Wachtell, Lipton Rosen & Katz; Skadden Arps Slate Meagher & Flom and Goodwin Procter have taken the lead roles on Bank of America’s $16.6bn settlement with the US Department of Justice (DoJ), federal agencies and six US states.

In what is the largest civil settlement with a single entity in American history, Bank of America (BoA) has agreed to pay the sum of US$16.6bn after long-standing federal and state allegations that the BoA and its former and current subsidiaries, including Countrywide Financial Corporation and Merrill Lynch, sold mortgage-backed securities to investors that contributed to the real estate market collapse amid the 2008 economic downturn.

Of the record-breaking $16.6bn resolution, almost $10bn will be paid to settle federal and state civil claims by various entities related to RMBS, CDOs and other types of fraud. BoA will pay a total of $9.6bn in cash and provide approximately $7bn worth of consumer relief. The cash portion consists of a $5bn civil monetary penalty and $4.6bn in compensatory remediation payments.

Wachtell litigator Meyer Koplow advised BoA on the settlement, while Skadden Arps corporate and commercial litigator Charles Smith also represented defendant BoA and Merrill Lynch on the SEC portion of the deal. Goodwin Procter partners Brian Pastuszenski and Inez Friedman-Boyce advised other BoA entities on its deal with the Federal Deposit Insurance Corporation.

Litigation boutique Bailey & Glasser’s Benjamin Bailey and Grais & Ellsworth’s David Grais acted for the Federal Deposit Insurance Corporation (FDIC).

The settlement is part of the ongoing efforts of President Obama’s Financial Fraud Enforcement Task Force and its Residential Mortgage-Backed Securities (RMBS) Working Group, which has recovered $36.65bn to date for US consumers and investors.

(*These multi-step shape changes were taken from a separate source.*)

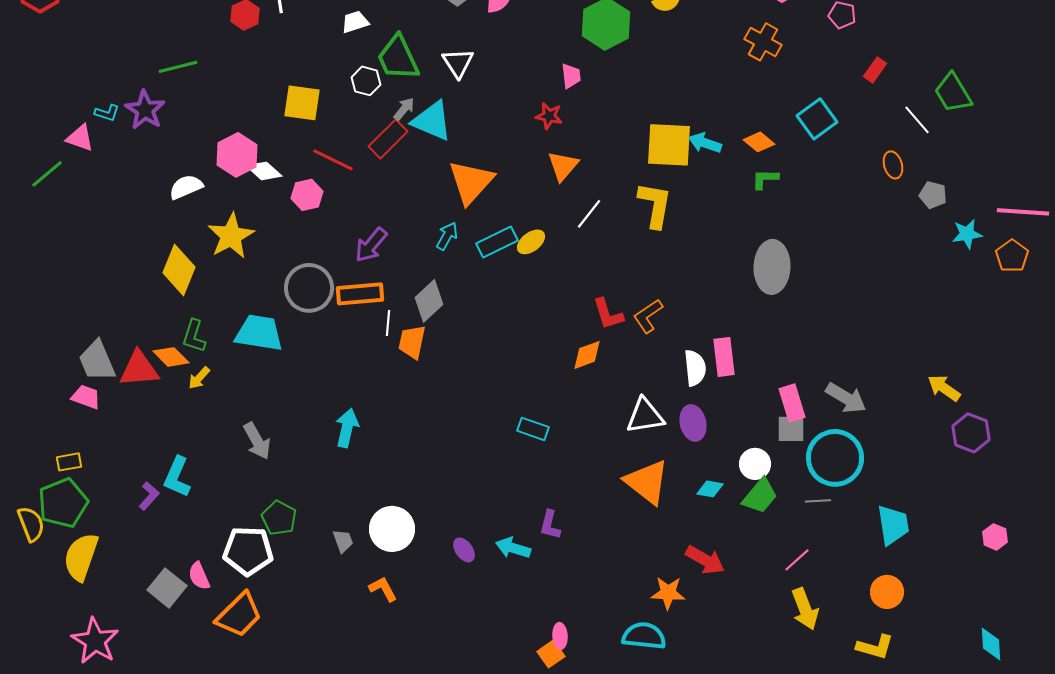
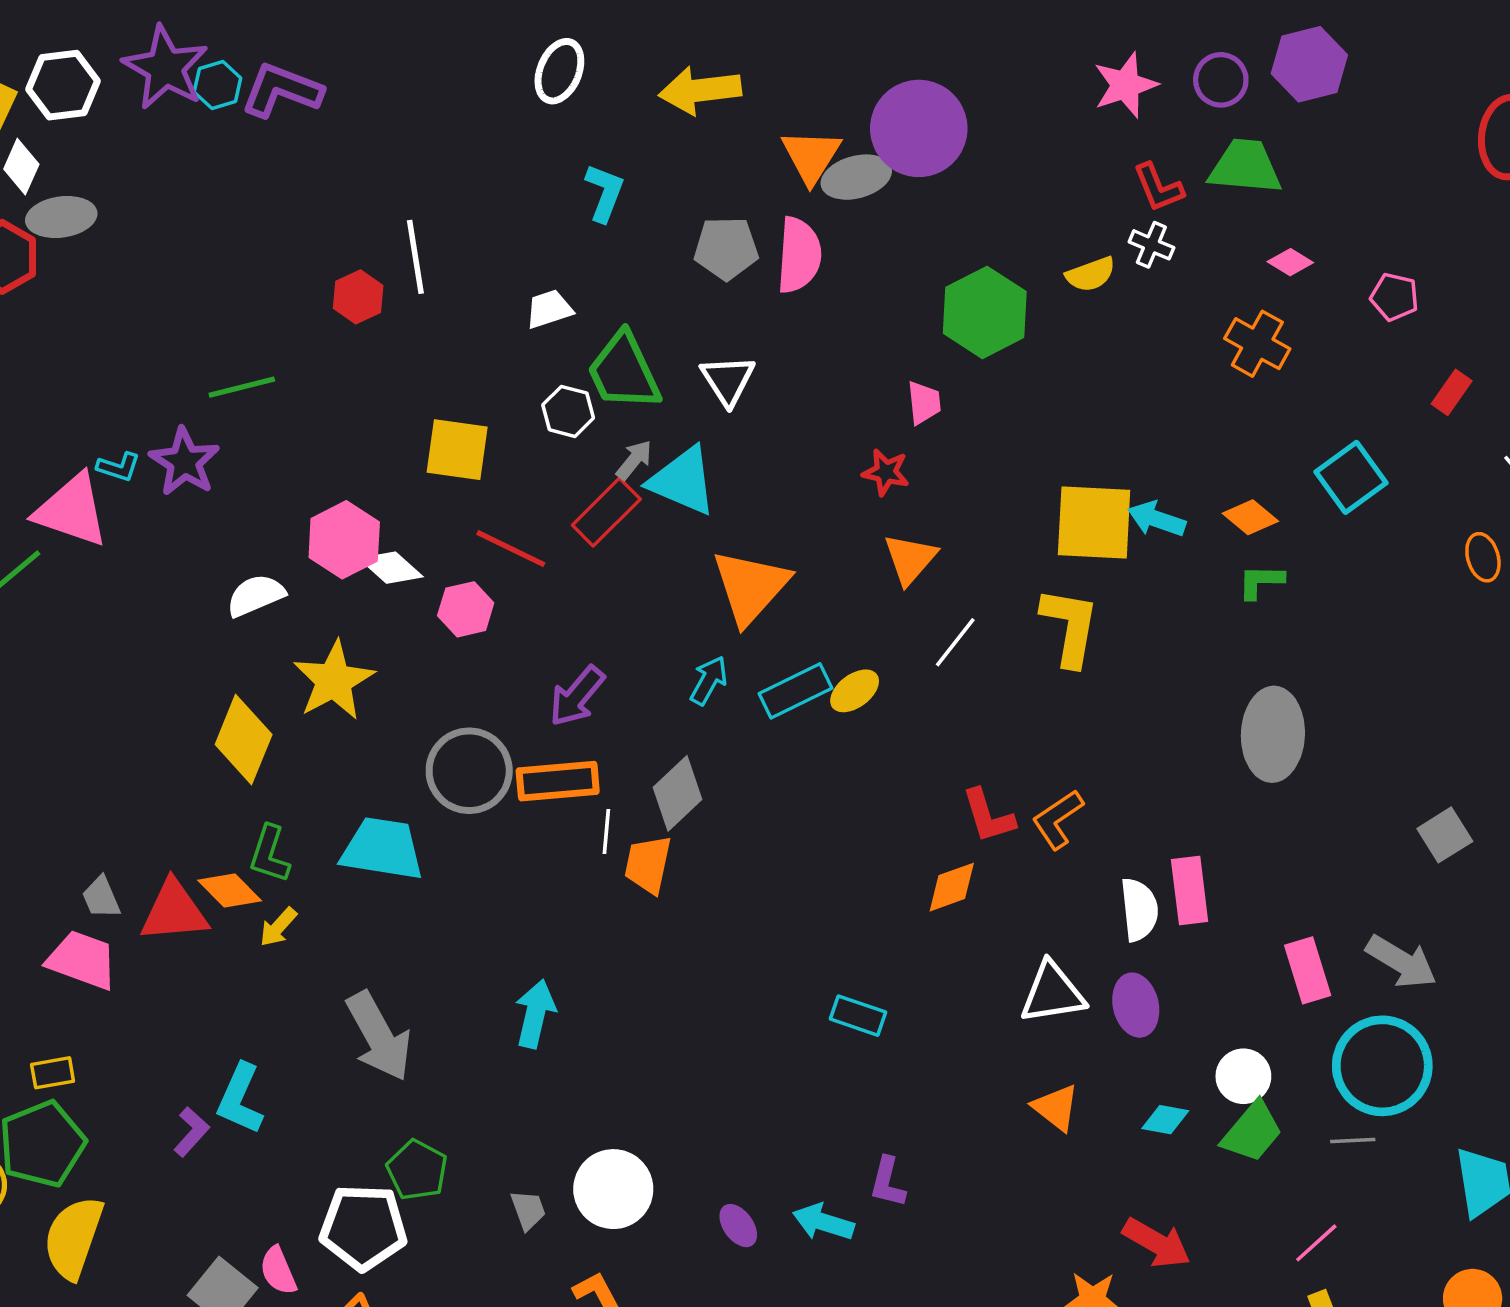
pink triangle: (80, 138) -> (72, 510), size x1.6
gray trapezoid: (97, 361) -> (101, 897), size x0.6
pink trapezoid: (86, 397) -> (82, 960), size x1.4
gray square: (791, 429) -> (1445, 835), moved, turned -32
gray arrow: (257, 441) -> (379, 1036), size x1.4
orange triangle: (647, 482) -> (1056, 1108), size x0.6

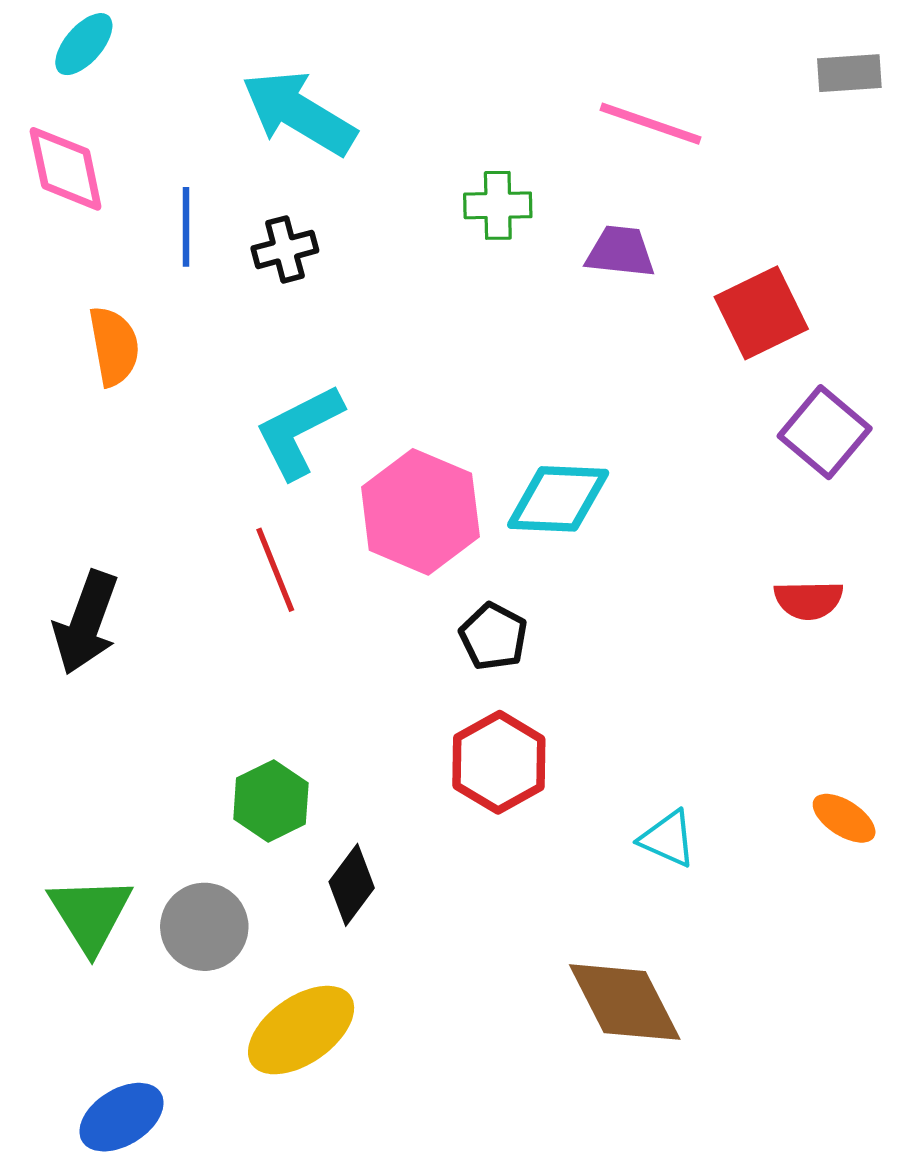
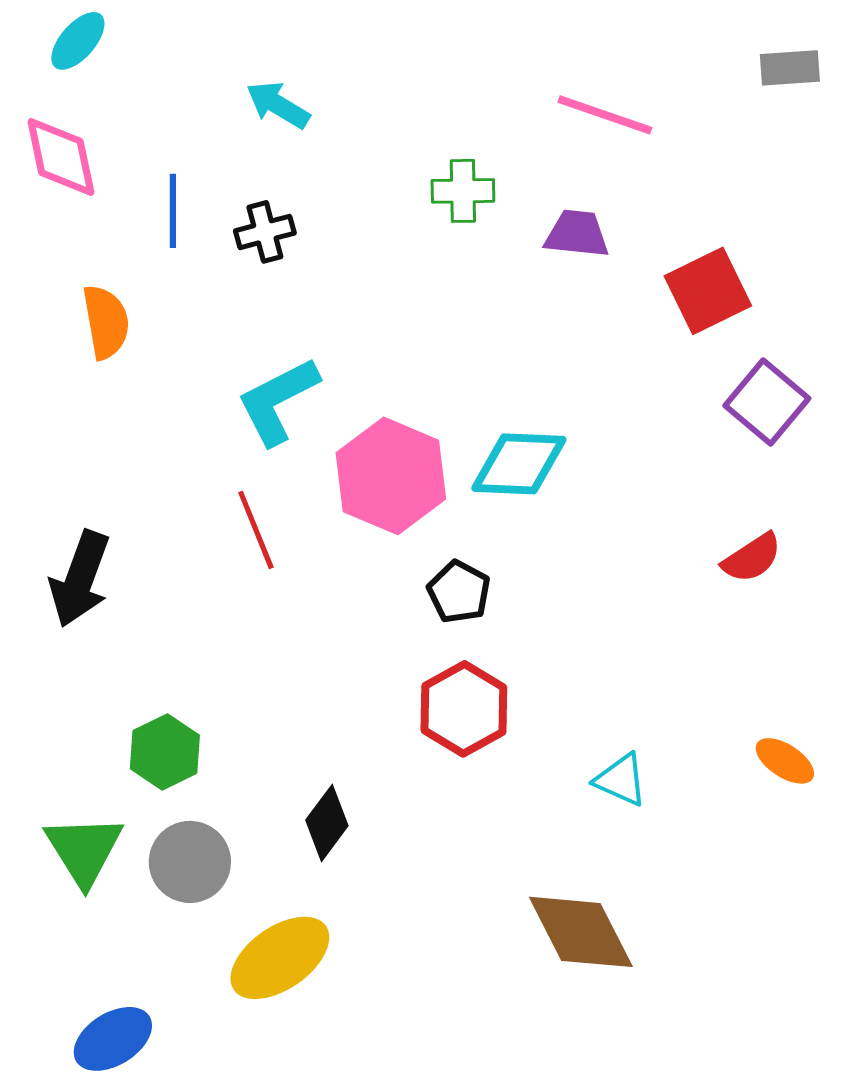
cyan arrow: (299, 113) -> (278, 105), size x0.6
red semicircle: (809, 600) -> (752, 558), turned -32
green hexagon: (271, 801) -> (165, 752), moved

US attorney Anne Tompkins for the Western District of North Carolina said: ‘[The] settlement attests to the fact that fraud pervaded every level of the RMBS industry, including purportedly prime securities, which formed the basis of our filed complaint. Even reputable institutions like Bank of America caved to the pernicious forces of greed and cut corners, putting profits ahead of their customers. As we deal with the aftermath of the financial meltdown and rebuild our economy, we will hold accountable firms that contributed to the economic crisis. [The] settlement makes clear that my office will not sit idly while fraud occurs in our backyard.’